Erste Fahrten mit Passagieren auf der Linie nicht vorm Herbst

„Ein kleiner Mosaikstein im großen Projekt ist damit geschafft“, sagt Minke. Mitarbeiter des Herstellers werden die Bahn auf die Schienen setzen und beide Teile montieren. Bis die Fahrgäste erstmals im Linienverkehr einsteigen, dauert es aber noch bis in den Herbst. Vorher stehen die Schulungen des Fahr­personals, aber auch eine Vielzahl von Tests für die Zulassung auf dem Programm.

Die Jenaer hatten entschieden, um zehn Zentimeter breitere Fahrzeuge anzuschaffen (real sind sie zwischen 12 und 15 Zentimeter breiter), um den Kunden ein besseres Raumgefühl zu verschaffen. Dies führt aber zu aufwändigen Umbauten im Netz: An Haltestellen müssen die Bahnsteigkanten kurzgesägt werden. Wegen der längeren Züge hat der Nahverkehr die Werkstatt erweitert.
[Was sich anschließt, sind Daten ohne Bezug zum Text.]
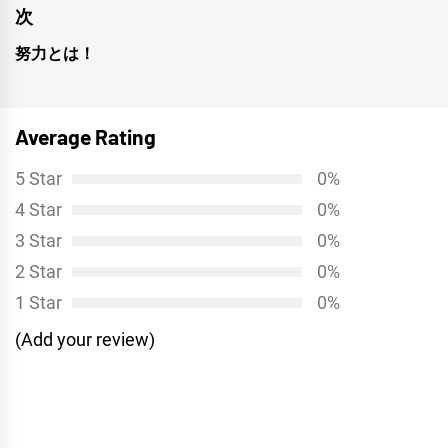
ナ
の
次
投
ビ
努力とは！
次
稿:
ゲ
の
投
ー
Average Rating
稿:
シ
5 Star
0%
ョ
4 Star
0%
ン
3 Star
0%
2 Star
0%
1 Star
0%
(Add your review)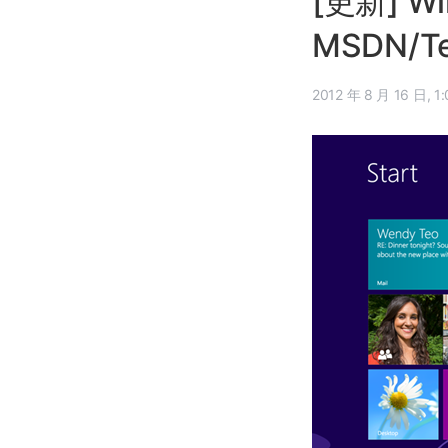
[更新] W
MSDN/T
2012 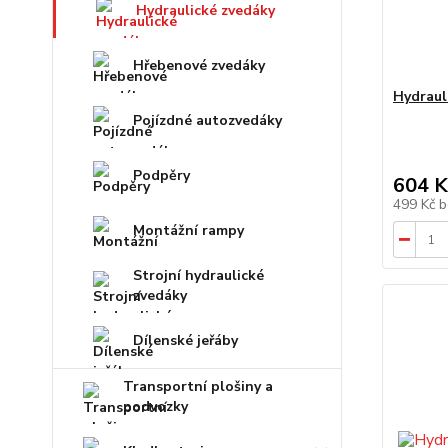
Hydraulické zvedáky
Hřebenové zvedáky
Hydraul
Pojízdné autozvedáky
Podpěry
604 K
499 Kč
b
Montážní rampy
Strojní hydraulické
zvedáky
Dílenské jeřáby
Transportní plošiny a
podvozky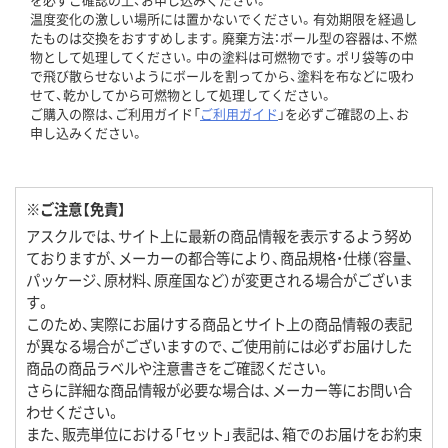
温度変化の激しい場所には置かないでください。有効期限を経過し
たものは交換をおすすめします。廃棄方法：ボール型の容器は、不燃
物として処理してください。中の塗料は可燃物です。ポリ袋等の中
で飛び散らせないようにボールを割ってから、塗料を布などに吸わ
せて、乾かしてから可燃物として処理してください。
ご購入の際は、ご利用ガイド「
ご利用ガイド
」を必ずご確認の上、お
申し込みください。
※ご注意【免責】
アスクルでは、サイト上に最新の商品情報を表示するよう努め
ておりますが、メーカーの都合等により、商品規格・仕様（容量、
パッケージ、原材料、原産国など）が変更される場合がございま
す。
このため、実際にお届けする商品とサイト上の商品情報の表記
が異なる場合がございますので、ご使用前には必ずお届けした
商品の商品ラベルや注意書きをご確認ください。
さらに詳細な商品情報が必要な場合は、メーカー等にお問い合
わせください。
また、販売単位における「セット」表記は、箱でのお届けをお約束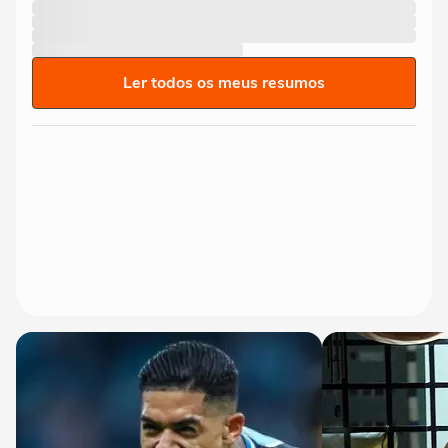
Ler todos os meus resumos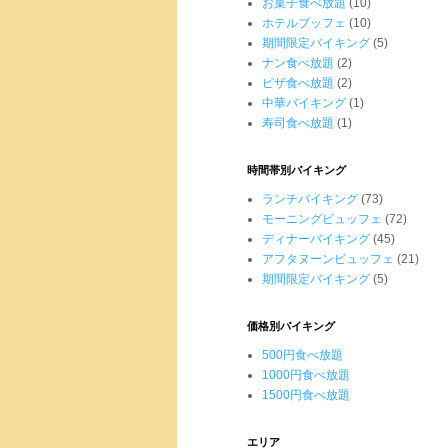
お菓子食べ放題
(10)
ホテルブッフェ
(10)
期間限定バイキング
(5)
ナン食べ放題
(2)
ピザ食べ放題
(2)
中華バイキング
(1)
寿司食べ放題
(1)
時間帯別バイキング
ランチバイキング
(73)
モーニングビュッフェ
(72)
ディナーバイキング
(45)
アフタヌーンビュッフェ
(21)
期間限定バイキング
(5)
価格別バイキング
500円食べ放題
1000円食べ放題
1500円食べ放題
エリア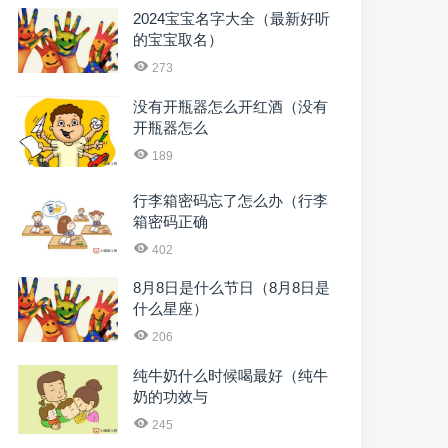
2024宝宝名字大全（最新好听
的宝宝取名）
273
没有开瓶器怎么开红酒（没有
开瓶器怎么
189
行李箱密码忘了怎么办（行李
箱密码正确
402
8月8日是什么节日（8月8日是
什么星座）
206
纯牛奶什么时候喝最好（纯牛
奶的功效与
245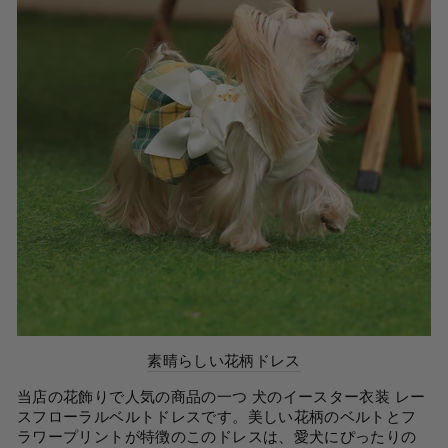
素晴らしい花柄ドレス
当店の花飾りで人気の商品の一つ
犬のイースター衣装
レー
スフローラルベルトドレスです。美しい花柄のベルトとフ
ラワープリントが特徴のこのドレスは、愛犬にぴったりの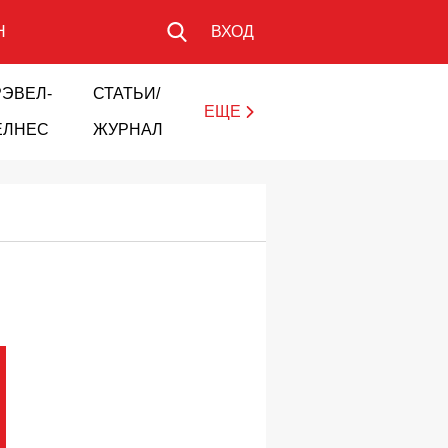
Н
ВХОД
РЭВЕЛ-
СТАТЬИ/
ЕЩЕ
ЕЛНЕС
ЖУРНАЛ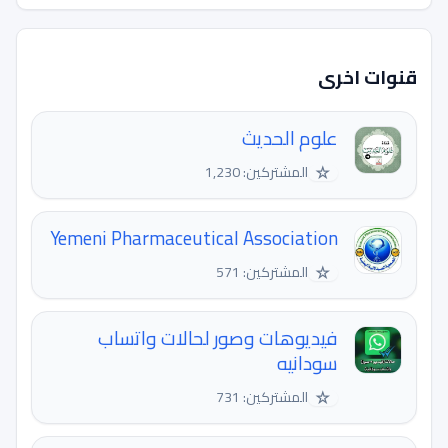
قنوات اخرى
علوم الحديث
☆
المشتركين: 1,230
Yemeni Pharmaceutical Association
☆
المشتركين: 571
فيديوهات وصور لحالات واتساب
سودانيه
☆
المشتركين: 731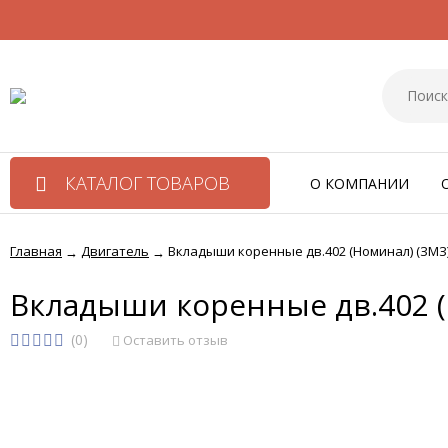
КАТАЛОГ ТОВАРОВ
О КОМПАНИИ
Главная
Двигатель
Вкладыши коренные дв.402 (Номинал) (ЗМЗ)
→
→
Вкладыши коренные дв.402 (
(0)
Оставить отзыв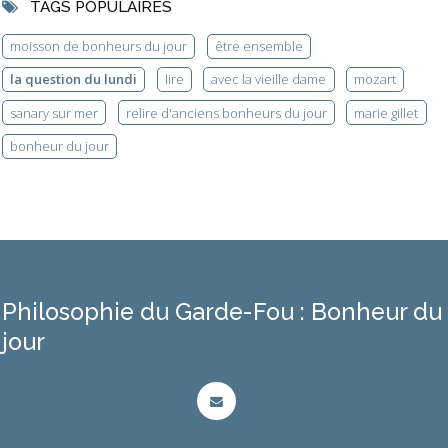
TAGS POPULAIRES
moisson de bonheurs du jour
être ensemble
la question du lundi
lire
avec la vieille dame
mozart
sanary sur mer
relire d'anciens bonheurs du jour
marie gillet
bonheur du jour
Philosophie du Garde-Fou : Bonheur du
jour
Unterm Strich stehen Kosten von 153 Millionen Euro fürs gesamte Projekt.

Thüringen fördert die Anschaffung der Straßenbahnen

Die 16 langen Züge kosten jeweils gut vier Millionen Euro, von denen der Freistaat Thüringen die Hälfte trägt. Jena erhält acht weitere Fahrzeuge mit 32 Metern Länge, insgesamt also 24 Bahnen. Diese lösen die bisherigen Niederflurfahrzeuge ab, die teils länger als 25 Jahre gefahren sind und wegen eines zu kleinen Fuhrparks überdurchschnittlich gefordert waren. Untersuchungen hatten ergeben, dass Neuanschaffungen die wirtschaftlichste Lösung sind. Der Nahverkehr würde gern neun weitere Züge bestellen, um den Fuhrpark nahezu komplett zu modernisieren – doch die Finanzierung ist nicht geklärt.

Siegmar Minke leitet das Lichtbahn-Projekt in Jena.
Siegmar Minke leitet das Lichtbahn-Projekt in Jena. © Tino Zippel

Zunächst hoffen sie, dass die bestellten Fahrzeuge eintreffen. Die Corona-Pandemie und der Ukraine-Krieg mit abgeschnittenen Lieferketten führten laut Minke zum Verzug im Projekt. Neuestes Ziel: „Bis Jahresende sollen zwölf neue Bahnen in Jena ankommen.“

Fakten zur Jenaer Lichtbahn:

• Der Jenaer Nahverkehr setzt ausschließlich Zweirichtungsfahrzeuge mit Führerständen an beiden Enden ein. Hintergrund ist, dass es auf mehreren Linien keine Wendeschleifen gibt.

• Die 16 langen Fahrzeuge mit 42 Metern Länge haben sieben Teile und bieten Platz für 241 Fahrgäste. Drei Multifunktionsbereiche stehen bereit für Rollstühle und Kinderwagen.

• Acht Züge mit 32 Metern Länge (Fünfteiler) haben je eine Kapazität von 180 Passagieren.

• Den regulären Betrieb sollen die langen Bahnen ab Herbst auf Linie 5 aufnehmen. Laut Jenaer Nahverkehr ist das Kundeninformationssystem in den Zügen von jedem Sitzplatz aus sichtbar. USB-Steckdosen bieten die Möglichkeit, während der Fahrt das Handy zu laden.